We are not aware of any dependencies in our data, so we make the split randomly

In [3]:
np.random.seed(1337)

x_train, x_test, y_train, y_test = train_test_split(df, response, test_size=.3)

Now we define a convenience-function that we will use to cross-validate our pipelines

In [4]:
def crossvalidated_mean_squared_error(regressor, x, y):
    scoring_fn = make_scorer(mean_squared_error)
    fold_scores = cross_val_score(regressor, x, y, cv=5, scoring=scoring_fn)
    return fold_scores.mean()

# 1st attempt - Linear regression

We start simple, with a linear regression using all variables.

In [5]:
lr_pipeline = Pipeline([
    ('scaler', StandardScaler()),
    ('model', LinearRegression())
])

mse_cv = crossvalidated_mean_squared_error(lr_pipeline, x_train, y_train)

print(f'Mean Square Error averaged accross cross-validation: {mse_cv}')

Mean Square Error averaged accross cross-validation: 20.3953453272921


# 2nd attempt - Polynomial regression

To see if we can improve our results, we may include polynomial terms as well (square terms and interactions).

In [6]:
poly_lr_pipeline = Pipeline([
    ('polynomial', PolynomialFeatures()),
    ('scaler', StandardScaler()),
    ('model', LinearRegression())
])

mse_cv = crossvalidated_mean_squared_error(poly_lr_pipeline, x_train, y_train)

print(f'Mean Square Error averaged accross cross-validation: {mse_cv}')

Mean Square Error averaged accross cross-validation: 41.239820413420496


Whoops. Error is twice as large using simple regression with polynomial features.

# 3rd attempt - Polynomial features with Ridge regression

Our naive attempt on polynomial features was probably due to overfitting. We try to use Ridge regression, which is a popular method to combat overfitting.

In [7]:
poly_ridge_pipeline = Pipeline([
    ('polynomial', PolynomialFeatures()),
    ('scaler', StandardScaler()),
    ('model', RidgeCV(cv=3))
])

mse_cv = crossvalidated_mean_squared_error(poly_ridge_pipeline, x_train, y_train)

print(f'Mean Square Error averaged accross cross-validation: {mse_cv}')

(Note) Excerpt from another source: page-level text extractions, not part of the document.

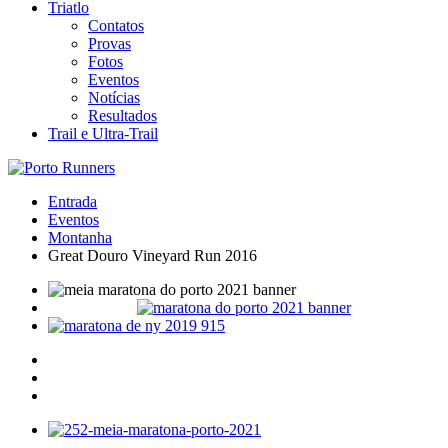
Triatlo
Contatos
Provas
Fotos
Eventos
Notícias
Resultados
Trail e Ultra-Trail
Entrada
Eventos
Montanha
Great Douro Vineyard Run 2016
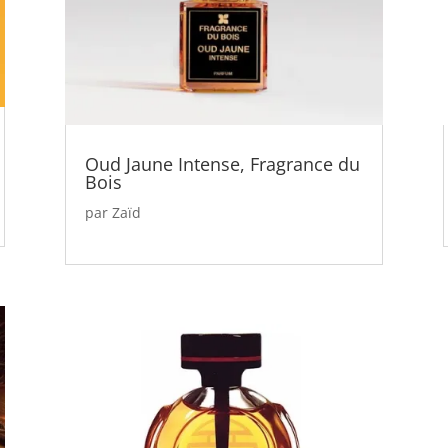
Oud Jaune Intense, Fragrance du
Bois
par
Zaïd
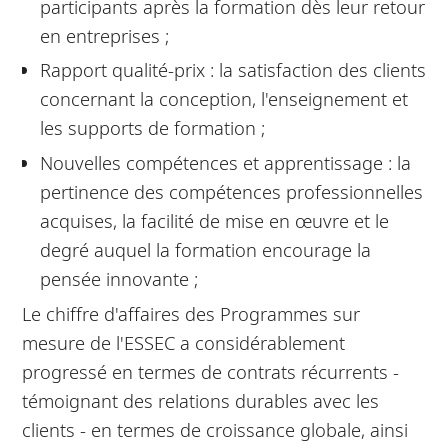
participants après la formation dès leur retour
en entreprises ;
Rapport qualité-prix : la satisfaction des clients
concernant la conception, l'enseignement et
les supports de formation ;
Nouvelles compétences et apprentissage : la
pertinence des compétences professionnelles
acquises, la facilité de mise en œuvre et le
degré auquel la formation encourage la
pensée innovante ;
Le chiffre d'affaires des Programmes sur
mesure de l'ESSEC a considérablement
progressé en termes de contrats récurrents -
témoignant des relations durables avec les
clients - en termes de croissance globale, ainsi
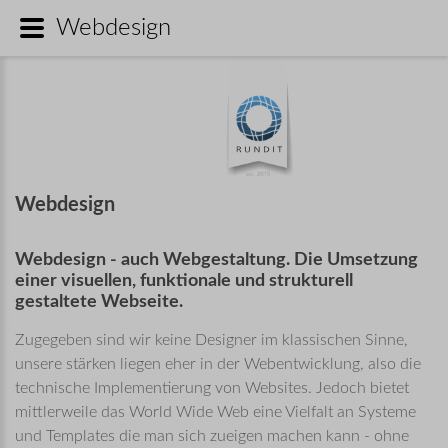
Webdesign
Webdesign
Webdesign
-
auch
Webgestaltung.
Die
Umsetzung
einer
visuellen,
funktionale
und
strukturell
gestaltete
Webseite.
Zugegeben sind wir keine Designer im klassischen Sinne,
unsere stärken liegen eher in der Webentwicklung, also die
technische Implementierung von Websites. Jedoch bietet
mittlerweile das World Wide Web eine Vielfalt an Systeme
und Templates die man sich zueigen machen kann - ohne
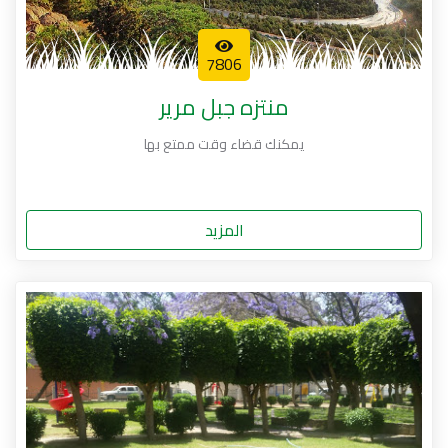
7806
منتزه جبل مرير
يمكنك قضاء وقت ممتع بها
المزيد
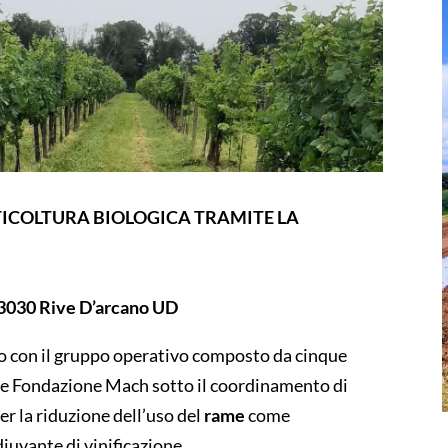
TICOLTURA BIOLOGICA TRAMITE LA
33030 Rive D’arcano UD
 con il gruppo operativo composto da cinque
a e Fondazione Mach sotto il coordinamento di
r la riduzione dell’uso del
rame
come
uvante di vinificazione.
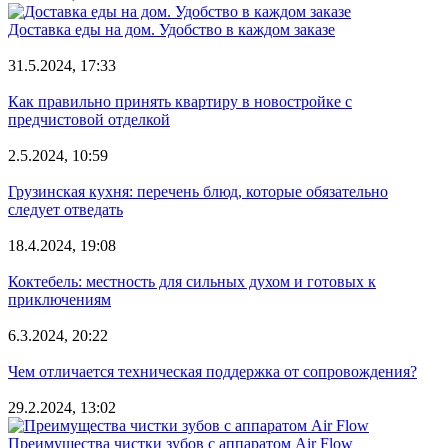
Доставка еды на дом. Удобство в каждом заказе
31.5.2024, 17:33
Как правильно принять квартиру в новостройке с
предчистовой отделкой
2.5.2024, 10:59
Грузинская кухня: перечень блюд, которые обязательно
следует отведать
18.4.2024, 19:08
Коктебель: местность для сильных духом и готовых к
приключениям
6.3.2024, 20:22
Чем отличается техническая поддержка от сопровождения?
29.2.2024, 13:02
Преимущества чистки зубов с аппаратом Air Flow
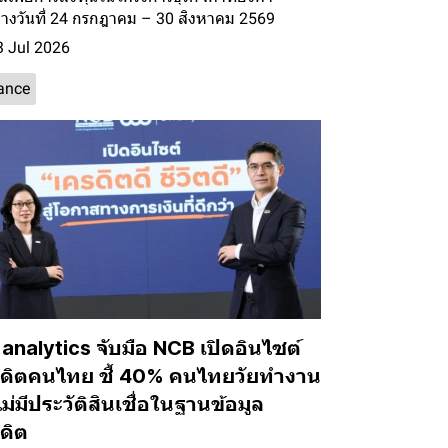
่างวันที่ 24 กรกฎาคม – 30 สิงหาคม 2569
 Jul 2026
ance
 analytics จับมือ NCB เปิดอินไซต์
ดิตคนไทย ชี้ 40% คนไทยวัยทำงาน
ไม่มีประวัติสินเชื่อในฐานข้อมูล
ดิต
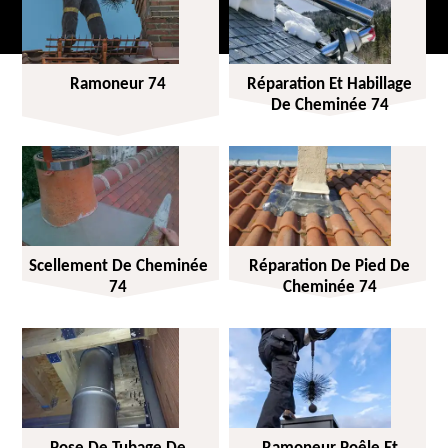
Ramoneur 74
Réparation Et Habillage
De Cheminée 74
Scellement De Cheminée
Réparation De Pied De
74
Cheminée 74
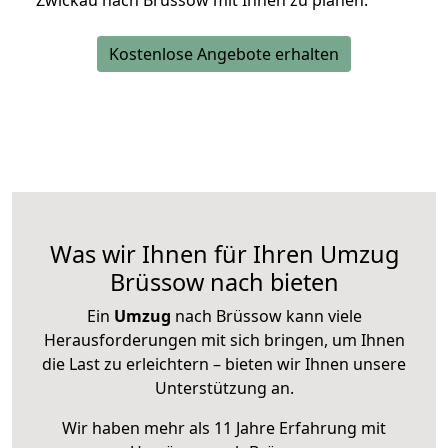
Zwickau nach Brüssow mit Ihnen zu planen.
Kostenlose Angebote erhalten
Was wir Ihnen für Ihren Umzug
Brüssow nach bieten
Ein
Umzug
nach Brüssow kann viele
Herausforderungen mit sich bringen, um Ihnen
die Last zu erleichtern – bieten wir Ihnen unsere
Unterstützung an.
Wir haben mehr als 11 Jahre Erfahrung mit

Mean Square Error averaged accross cross-validation: 11.30858850179826




# Results

According to cross-validation, our best model is to use polynomial features combined with ridge regression.

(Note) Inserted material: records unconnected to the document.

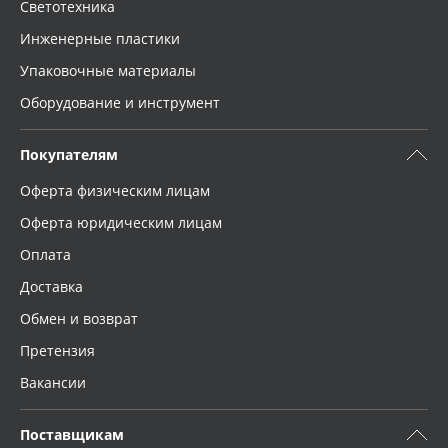
Светотехника
Инженерные пластики
Упаковочные материалы
Оборудование и инструмент
Покупателям
Оферта физическим лицам
Оферта юридическим лицам
Оплата
Доставка
Обмен и возврат
Претензия
Вакансии
Поставщикам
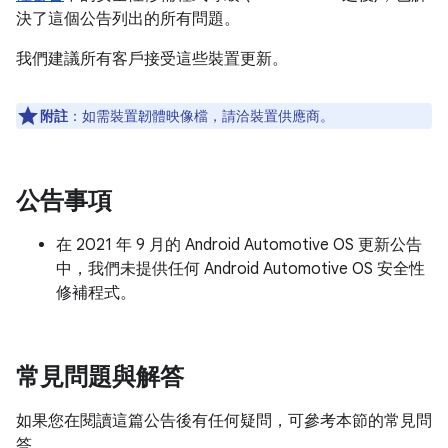
決了這個公告列出的所有問題。
我們建議所有客戶接受這些裝置更新。
附註
：如需裝置韌體映像檔，請洽裝置供應商。
公告事項
在 2021 年 9 月的 Android Automotive OS 更新公告
中，我們未提供任何 Android Automotive OS 安全性
修補程式。
常見問題與解答
如果您在閱讀這篇公告後有任何疑問，可參考本節的常見問
答。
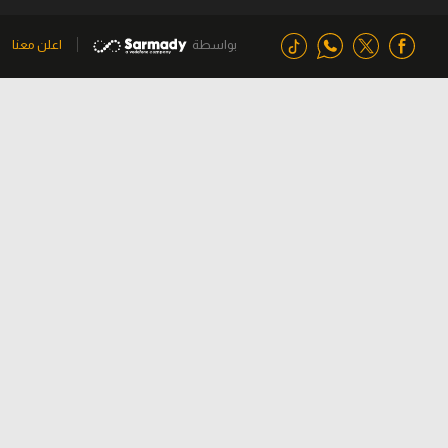
بواسطة
اعلن معنا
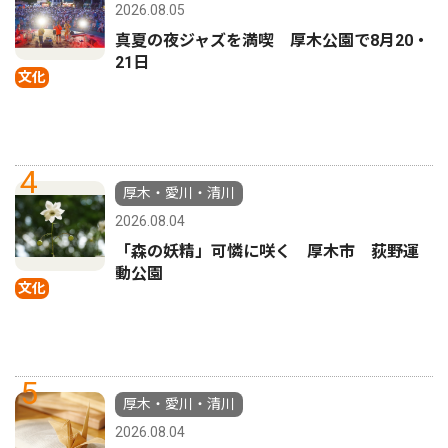
2026.08.05
真夏の夜ジャズを満喫 厚木公園で8月20・
21日
文化
4
厚木・愛川・清川
2026.08.04
「森の妖精」可憐に咲く 厚木市 荻野運
動公園
文化
5
厚木・愛川・清川
2026.08.04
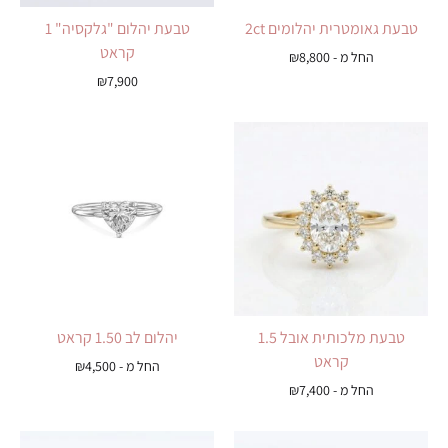
טבעת גאומטרית יהלומים 2ct
טבעת יהלום "גלקסיה" 1
קראט
החל מ -
8,800
₪
₪
7,900
טבעת מלכותית אובל 1.5
יהלום לב 1.50 קראט
קראט
החל מ -
4,500
₪
החל מ -
7,400
₪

We therefore fit our final model on all training data and report test-set performance.

In [8]:
poly_ridge_pipeline.fit(x_train, y_train)

test_mean_squared_error = mean_squared_error(y_test, poly_ridge_pipeline.predict(x_test))

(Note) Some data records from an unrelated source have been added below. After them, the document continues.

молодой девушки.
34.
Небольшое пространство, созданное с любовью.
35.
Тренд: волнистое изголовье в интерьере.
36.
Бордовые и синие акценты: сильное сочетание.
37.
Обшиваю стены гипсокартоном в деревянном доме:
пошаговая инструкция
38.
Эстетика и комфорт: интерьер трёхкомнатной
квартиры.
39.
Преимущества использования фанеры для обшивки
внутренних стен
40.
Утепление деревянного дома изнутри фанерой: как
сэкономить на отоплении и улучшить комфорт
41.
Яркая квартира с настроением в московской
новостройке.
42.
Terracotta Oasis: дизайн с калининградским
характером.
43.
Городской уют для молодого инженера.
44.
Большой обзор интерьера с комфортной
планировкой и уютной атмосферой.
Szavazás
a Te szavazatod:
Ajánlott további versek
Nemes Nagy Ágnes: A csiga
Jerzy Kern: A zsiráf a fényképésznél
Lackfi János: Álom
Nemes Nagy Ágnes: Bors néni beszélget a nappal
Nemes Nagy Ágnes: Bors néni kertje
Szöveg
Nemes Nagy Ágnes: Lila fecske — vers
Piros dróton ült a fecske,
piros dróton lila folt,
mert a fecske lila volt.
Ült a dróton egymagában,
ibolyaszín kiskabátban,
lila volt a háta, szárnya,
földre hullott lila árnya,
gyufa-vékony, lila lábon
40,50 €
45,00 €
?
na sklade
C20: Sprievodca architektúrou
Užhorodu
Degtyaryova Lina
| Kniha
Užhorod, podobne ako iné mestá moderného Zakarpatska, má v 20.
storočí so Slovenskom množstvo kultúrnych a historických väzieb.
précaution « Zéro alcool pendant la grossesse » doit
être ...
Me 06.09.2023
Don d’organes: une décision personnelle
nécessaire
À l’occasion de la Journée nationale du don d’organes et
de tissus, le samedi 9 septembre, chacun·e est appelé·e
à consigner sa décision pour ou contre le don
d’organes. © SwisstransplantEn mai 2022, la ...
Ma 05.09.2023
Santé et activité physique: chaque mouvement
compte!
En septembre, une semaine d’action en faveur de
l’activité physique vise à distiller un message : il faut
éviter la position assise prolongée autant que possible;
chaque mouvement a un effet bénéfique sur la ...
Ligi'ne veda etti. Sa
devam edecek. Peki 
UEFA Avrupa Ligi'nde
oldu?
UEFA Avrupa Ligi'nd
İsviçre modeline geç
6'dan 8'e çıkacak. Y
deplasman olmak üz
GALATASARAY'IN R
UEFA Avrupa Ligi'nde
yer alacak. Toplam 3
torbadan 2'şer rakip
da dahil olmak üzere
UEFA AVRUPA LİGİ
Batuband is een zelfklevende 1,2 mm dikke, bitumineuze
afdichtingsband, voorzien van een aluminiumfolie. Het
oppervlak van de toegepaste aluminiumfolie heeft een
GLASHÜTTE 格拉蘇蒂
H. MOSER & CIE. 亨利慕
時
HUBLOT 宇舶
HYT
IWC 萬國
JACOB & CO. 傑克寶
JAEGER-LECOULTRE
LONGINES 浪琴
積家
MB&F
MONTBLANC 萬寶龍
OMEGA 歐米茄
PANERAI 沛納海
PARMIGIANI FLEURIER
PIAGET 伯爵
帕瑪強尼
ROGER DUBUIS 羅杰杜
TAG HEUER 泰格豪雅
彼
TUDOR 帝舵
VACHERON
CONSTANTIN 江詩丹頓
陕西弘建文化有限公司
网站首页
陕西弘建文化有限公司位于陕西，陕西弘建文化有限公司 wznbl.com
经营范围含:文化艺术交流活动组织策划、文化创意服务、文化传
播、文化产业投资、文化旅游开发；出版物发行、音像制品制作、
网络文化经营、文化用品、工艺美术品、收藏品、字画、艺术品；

print(f'Test-set Mean Square Error: {test_mean_squared_error}')

Test-set Mean Square Error: 20.138701207866074


We see that the test-set error is quite a bit higher than the validation error. This is common, and it is the most honest estimate you get.

**Don't look at test-set error before deciding which model to use!**
You want to know roughly how well the model will work in the future. The model is supposed to be the one you actually think works best. NOT the one that just happen to perform best on this particular train-test split.

Lastly, we persist our model on disk so we can use it in the future.

In [9]:
with open('boston-housing_polynomial-ridge.pickle', 'wb') as f:
    pickle.dump(poly_ridge_pipeline, f)

# Your attempts

Follow the structure of the examples above and try to implement your own pipeline.